* [WHAT THE TASK REQUIRES] Using the data below, reproduce exactly the lines from the line with "alleviate anxiety and" to the line with "the first quarter of 2026, raw materials and", both included; pictures must be dropped.

══ RECORDS SHOWN ══

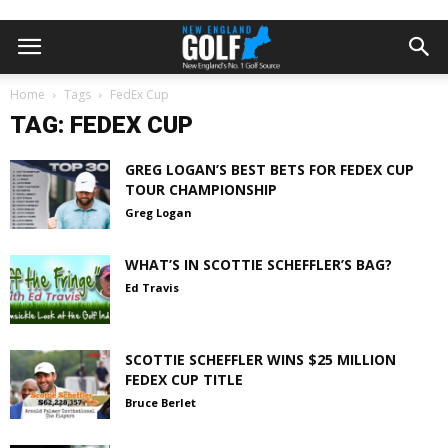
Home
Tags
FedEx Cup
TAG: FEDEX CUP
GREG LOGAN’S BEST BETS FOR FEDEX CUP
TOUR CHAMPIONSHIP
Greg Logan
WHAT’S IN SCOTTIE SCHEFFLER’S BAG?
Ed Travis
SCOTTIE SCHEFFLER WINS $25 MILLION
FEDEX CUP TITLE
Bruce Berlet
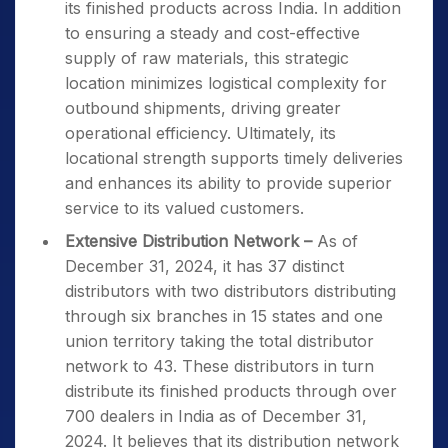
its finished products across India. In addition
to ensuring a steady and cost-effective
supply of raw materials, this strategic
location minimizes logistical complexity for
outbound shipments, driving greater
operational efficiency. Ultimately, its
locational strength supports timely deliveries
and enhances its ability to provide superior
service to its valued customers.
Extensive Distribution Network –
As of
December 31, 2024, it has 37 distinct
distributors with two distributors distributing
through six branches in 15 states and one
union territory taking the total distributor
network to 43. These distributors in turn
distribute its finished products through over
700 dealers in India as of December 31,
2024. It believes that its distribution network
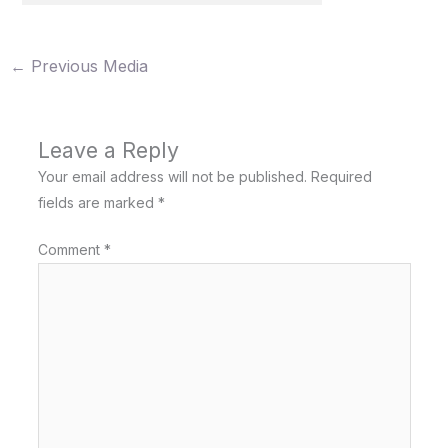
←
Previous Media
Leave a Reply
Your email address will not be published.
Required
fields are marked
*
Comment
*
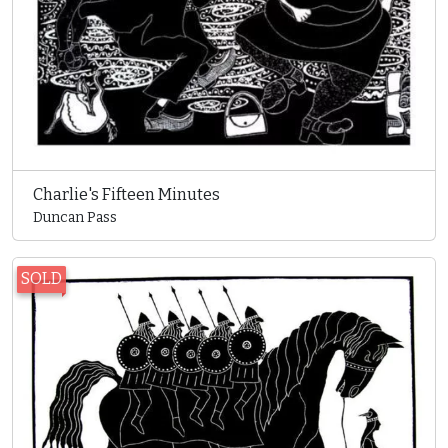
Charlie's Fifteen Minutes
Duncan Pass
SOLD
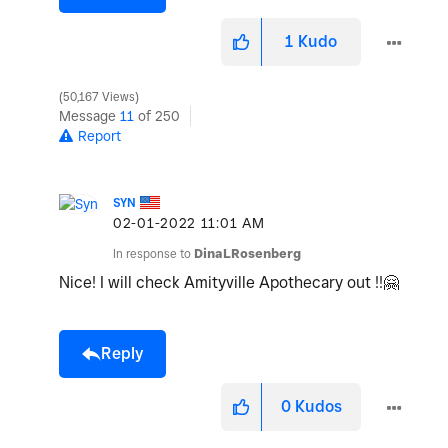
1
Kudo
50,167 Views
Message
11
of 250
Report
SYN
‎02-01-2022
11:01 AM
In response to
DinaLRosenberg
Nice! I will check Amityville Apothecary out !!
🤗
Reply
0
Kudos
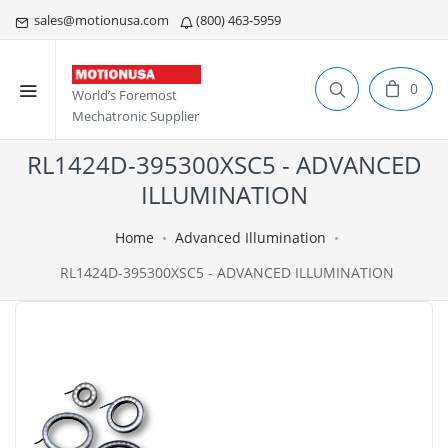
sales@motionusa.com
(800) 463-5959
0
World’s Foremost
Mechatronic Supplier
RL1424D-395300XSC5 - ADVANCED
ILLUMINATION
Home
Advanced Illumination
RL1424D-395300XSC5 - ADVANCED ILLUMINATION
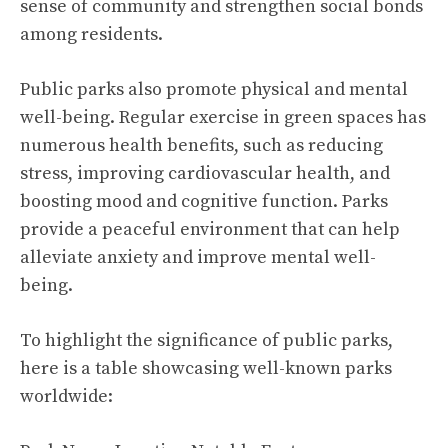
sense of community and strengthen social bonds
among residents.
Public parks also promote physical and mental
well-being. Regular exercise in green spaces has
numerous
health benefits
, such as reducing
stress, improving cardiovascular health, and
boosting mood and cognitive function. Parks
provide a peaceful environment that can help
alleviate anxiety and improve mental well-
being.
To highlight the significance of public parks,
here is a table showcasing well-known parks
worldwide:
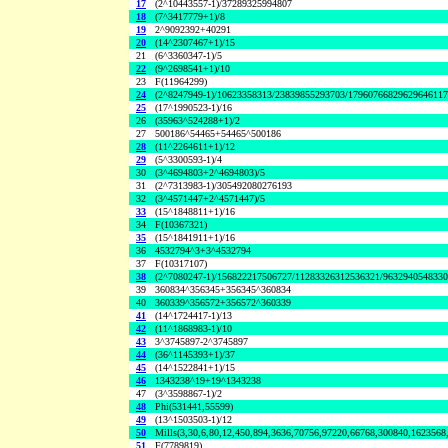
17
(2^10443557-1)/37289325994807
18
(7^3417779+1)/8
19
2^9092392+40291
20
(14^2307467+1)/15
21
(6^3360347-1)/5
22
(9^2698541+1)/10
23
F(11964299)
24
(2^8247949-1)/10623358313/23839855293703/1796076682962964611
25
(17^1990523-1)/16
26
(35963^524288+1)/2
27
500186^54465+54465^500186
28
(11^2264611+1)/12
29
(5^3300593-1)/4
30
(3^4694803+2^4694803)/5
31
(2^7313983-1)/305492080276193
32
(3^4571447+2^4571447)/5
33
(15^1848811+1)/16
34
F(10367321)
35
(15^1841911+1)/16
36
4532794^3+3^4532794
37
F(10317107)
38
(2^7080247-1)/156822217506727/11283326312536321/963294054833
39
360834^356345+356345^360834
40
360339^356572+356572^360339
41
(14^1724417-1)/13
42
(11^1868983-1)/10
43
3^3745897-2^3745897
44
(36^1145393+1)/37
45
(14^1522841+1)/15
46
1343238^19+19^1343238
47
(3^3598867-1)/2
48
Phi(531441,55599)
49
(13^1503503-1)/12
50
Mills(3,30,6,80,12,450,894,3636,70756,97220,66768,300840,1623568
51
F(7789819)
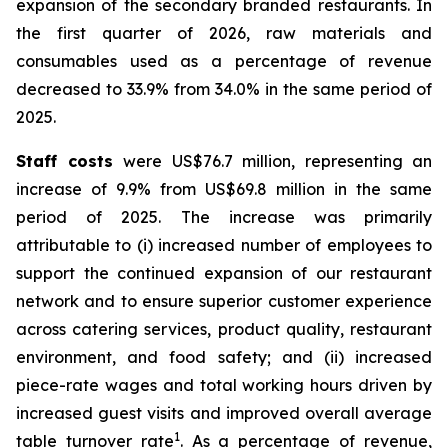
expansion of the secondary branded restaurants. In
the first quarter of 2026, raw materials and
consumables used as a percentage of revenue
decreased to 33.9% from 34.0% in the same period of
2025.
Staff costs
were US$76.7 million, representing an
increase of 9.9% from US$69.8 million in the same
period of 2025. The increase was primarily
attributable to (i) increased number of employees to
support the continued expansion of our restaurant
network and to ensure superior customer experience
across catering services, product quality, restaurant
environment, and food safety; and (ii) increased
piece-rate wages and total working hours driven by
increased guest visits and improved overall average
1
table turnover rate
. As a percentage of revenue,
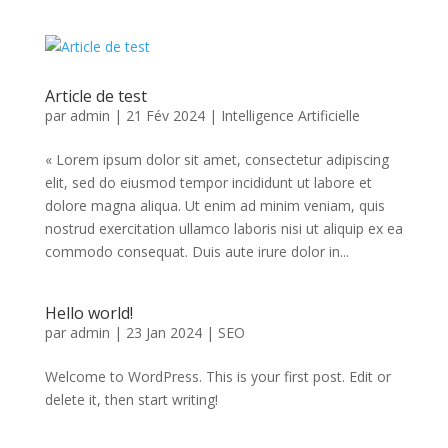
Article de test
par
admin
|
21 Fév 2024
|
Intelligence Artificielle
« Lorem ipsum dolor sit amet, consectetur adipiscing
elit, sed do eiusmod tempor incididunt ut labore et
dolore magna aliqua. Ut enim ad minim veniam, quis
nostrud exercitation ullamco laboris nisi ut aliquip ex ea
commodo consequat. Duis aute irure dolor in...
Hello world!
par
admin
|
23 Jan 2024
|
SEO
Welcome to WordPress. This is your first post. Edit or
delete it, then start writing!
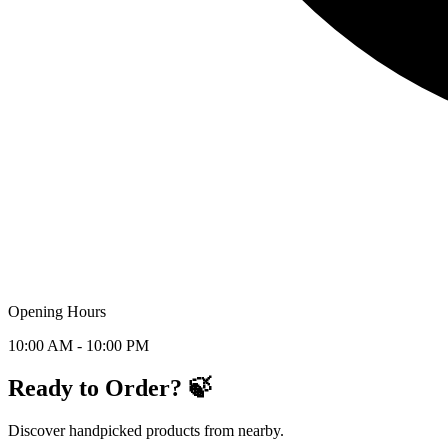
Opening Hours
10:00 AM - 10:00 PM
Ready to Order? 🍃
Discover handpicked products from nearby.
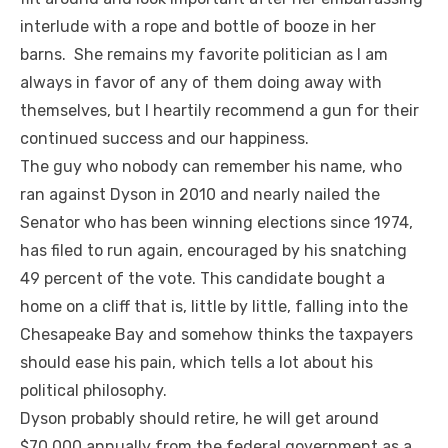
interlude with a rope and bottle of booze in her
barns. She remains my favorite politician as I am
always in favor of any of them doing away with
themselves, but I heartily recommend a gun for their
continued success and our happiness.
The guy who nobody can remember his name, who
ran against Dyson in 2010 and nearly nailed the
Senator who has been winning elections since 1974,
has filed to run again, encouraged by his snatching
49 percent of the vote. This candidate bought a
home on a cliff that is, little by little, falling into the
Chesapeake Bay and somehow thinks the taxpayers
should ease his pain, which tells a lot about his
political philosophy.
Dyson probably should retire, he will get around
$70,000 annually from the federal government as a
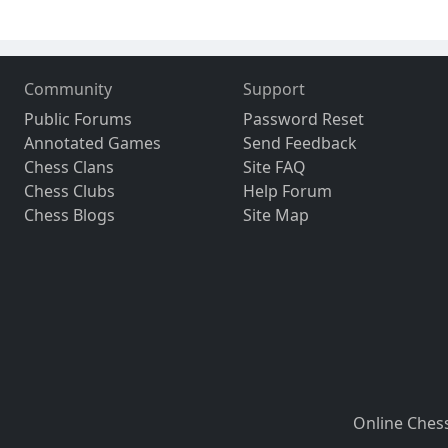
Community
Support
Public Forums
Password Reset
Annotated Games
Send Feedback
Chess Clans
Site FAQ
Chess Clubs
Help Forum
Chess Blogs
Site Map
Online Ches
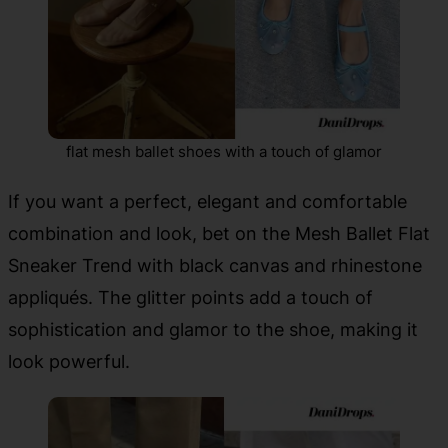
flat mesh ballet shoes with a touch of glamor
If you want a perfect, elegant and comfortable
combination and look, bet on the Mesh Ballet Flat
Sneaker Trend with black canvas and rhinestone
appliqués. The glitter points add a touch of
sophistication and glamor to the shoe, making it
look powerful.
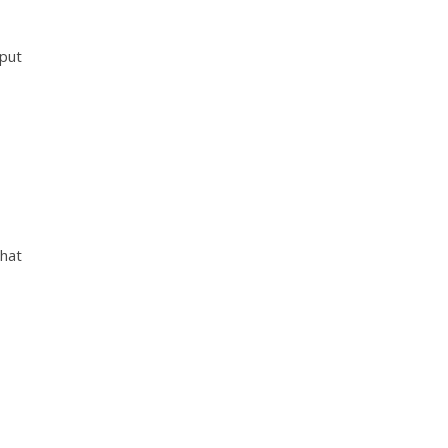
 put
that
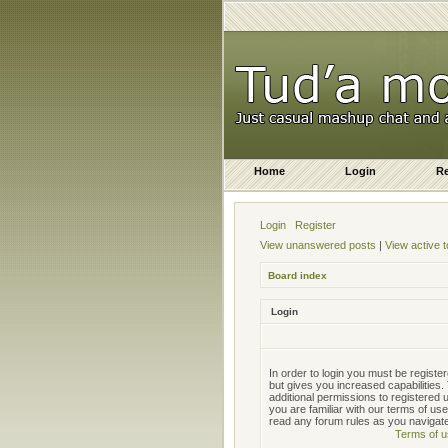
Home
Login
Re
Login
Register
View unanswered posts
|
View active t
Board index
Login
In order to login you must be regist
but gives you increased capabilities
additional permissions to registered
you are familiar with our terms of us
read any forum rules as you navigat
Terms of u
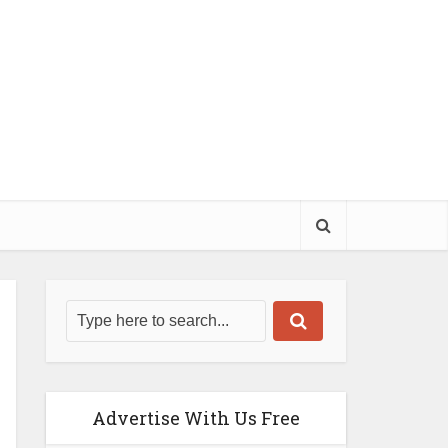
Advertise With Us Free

═══

* [REPLY]
alleviate anxiety and improve mental well-
being.
To highlight the significance of public parks,
here is a table showcasing well-known parks
worldwide:
17
(2^10443557-1)/37289325994807
18
(7^3417779+1)/8
19
2^9092392+40291
20
(14^2307467+1)/15
21
(6^3360347-1)/5
22
(9^2698541+1)/10
23
F(11964299)
24
(2^8247949-1)/10623358313/23839855293703/1796076682962964611
25
(17^1990523-1)/16
26
(35963^524288+1)/2
27
500186^54465+54465^500186
28
(11^2264611+1)/12
29
(5^3300593-1)/4
30
(3^4694803+2^4694803)/5
31
(2^7313983-1)/305492080276193
32
(3^4571447+2^4571447)/5
33
(15^1848811+1)/16
34
F(10367321)
35
(15^1841911+1)/16
36
4532794^3+3^4532794
37
F(10317107)
38
(2^7080247-1)/156822217506727/11283326312536321/963294054833
39
360834^356345+356345^360834
40
360339^356572+356572^360339
41
(14^1724417-1)/13
42
(11^1868983-1)/10
43
3^3745897-2^3745897
44
(36^1145393+1)/37
45
(14^1522841+1)/15
46
1343238^19+19^1343238
47
(3^3598867-1)/2
48
Phi(531441,55599)
49
(13^1503503-1)/12
50
Mills(3,30,6,80,12,450,894,3636,70756,97220,66768,300840,1623568
51
F(7789819)
expansion of the secondary branded restaurants. In
the first quarter of 2026, raw materials and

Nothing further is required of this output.